**PROBLEM TO SOLVE**
Reproduce the records exactly. Leave the pictures out.

**RECORDS TO USE**
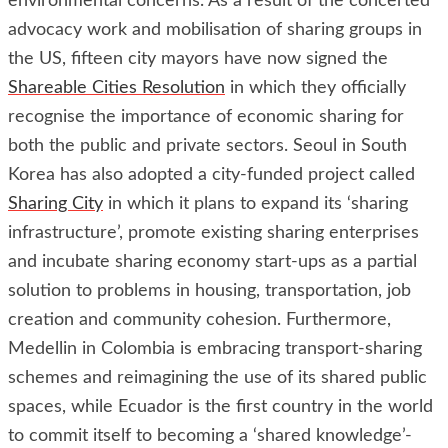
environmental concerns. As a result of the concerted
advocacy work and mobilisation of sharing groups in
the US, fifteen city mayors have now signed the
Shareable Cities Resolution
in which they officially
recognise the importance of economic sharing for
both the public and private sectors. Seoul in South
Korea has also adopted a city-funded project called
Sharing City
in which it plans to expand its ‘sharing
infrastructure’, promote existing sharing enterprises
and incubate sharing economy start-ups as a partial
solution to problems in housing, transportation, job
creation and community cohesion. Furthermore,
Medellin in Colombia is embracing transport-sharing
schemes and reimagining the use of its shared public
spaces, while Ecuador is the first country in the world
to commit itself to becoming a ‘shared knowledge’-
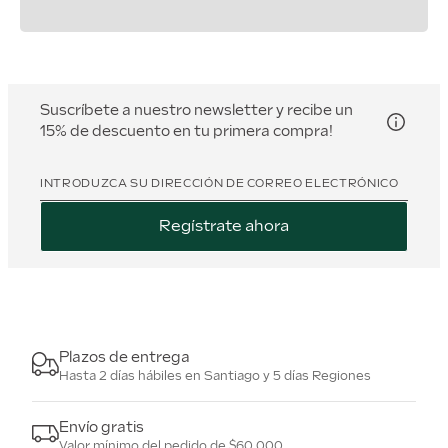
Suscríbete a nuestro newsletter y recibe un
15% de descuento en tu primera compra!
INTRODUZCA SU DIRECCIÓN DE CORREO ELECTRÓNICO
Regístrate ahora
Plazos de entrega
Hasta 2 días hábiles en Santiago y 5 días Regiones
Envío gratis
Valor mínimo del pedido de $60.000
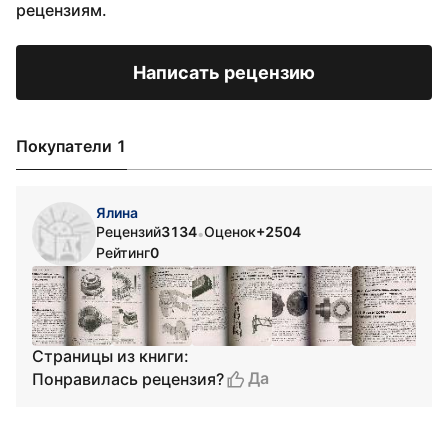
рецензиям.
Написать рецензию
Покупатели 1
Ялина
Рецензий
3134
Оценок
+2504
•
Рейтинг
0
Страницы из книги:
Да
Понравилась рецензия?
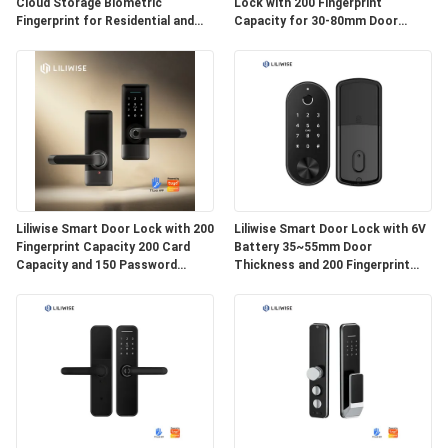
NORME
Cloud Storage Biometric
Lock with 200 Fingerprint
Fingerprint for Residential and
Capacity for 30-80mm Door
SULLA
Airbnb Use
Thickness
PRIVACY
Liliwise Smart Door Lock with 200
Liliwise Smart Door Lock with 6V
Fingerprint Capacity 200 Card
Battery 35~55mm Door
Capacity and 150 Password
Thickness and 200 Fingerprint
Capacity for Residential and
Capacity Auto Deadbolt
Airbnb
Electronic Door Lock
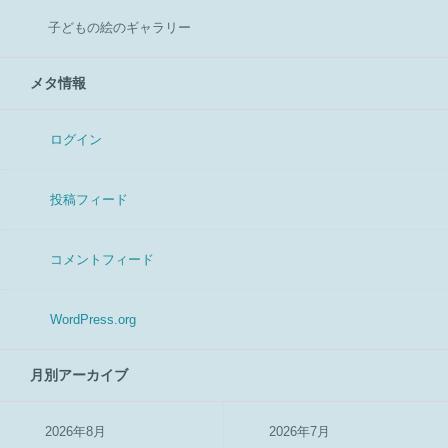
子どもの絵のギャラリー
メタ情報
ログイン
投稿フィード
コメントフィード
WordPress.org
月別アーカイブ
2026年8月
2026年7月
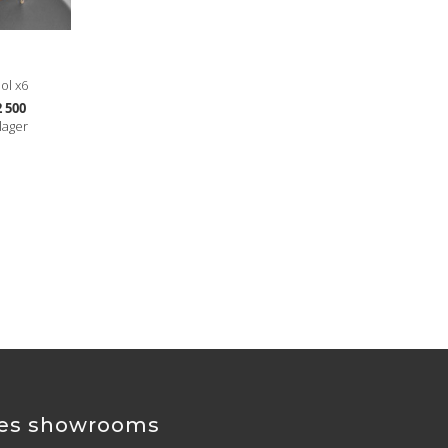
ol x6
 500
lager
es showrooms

**FINISHED EXERCISE**
environmental concerns. As a result of the concerted
advocacy work and mobilisation of sharing groups in
the US, fifteen city mayors have now signed the
Shareable Cities Resolution
in which they officially
recognise the importance of economic sharing for
both the public and private sectors. Seoul in South
Korea has also adopted a city-funded project called
Sharing City
in which it plans to expand its ‘sharing
infrastructure’, promote existing sharing enterprises
and incubate sharing economy start-ups as a partial
solution to problems in housing, transportation, job
creation and community cohesion. Furthermore,
Medellin in Colombia is embracing transport-sharing
schemes and reimagining the use of its shared public
spaces, while Ecuador is the first country in the world
to commit itself to becoming a ‘shared knowledge’-
Suscríbete a nuestro newsletter y recibe un
15% de descuento en tu primera compra!
INTRODUZCA SU DIRECCIÓN DE CORREO ELECTRÓNICO
Regístrate ahora
Plazos de entrega
Hasta 2 días hábiles en Santiago y 5 días Regiones
Envío gratis
Valor mínimo del pedido de $60.000
рецензиям.
Написать рецензию
Покупатели 1
Ялина
Рецензий
3134
Оценок
+2504
•
Рейтинг
0
Страницы из книги:
Да
Понравилась рецензия?
NORME
Cloud Storage Biometric
Lock with 200 Fingerprint
Fingerprint for Residential and
Capacity for 30-80mm Door
SULLA
Airbnb Use
Thickness
PRIVACY
Liliwise Smart Door Lock with 200
Liliwise Smart Door Lock with 6V
Fingerprint Capacity 200 Card
Battery 35~55mm Door
Capacity and 150 Password
Thickness and 200 Fingerprint
Capacity for Residential and
Capacity Auto Deadbolt
Airbnb
Electronic Door Lock
子どもの絵のギャラリー
メタ情報
ログイン
投稿フィード
コメントフィード
WordPress.org
月別アーカイブ
2026年8月
2026年7月
ol x6
 500
lager
es showrooms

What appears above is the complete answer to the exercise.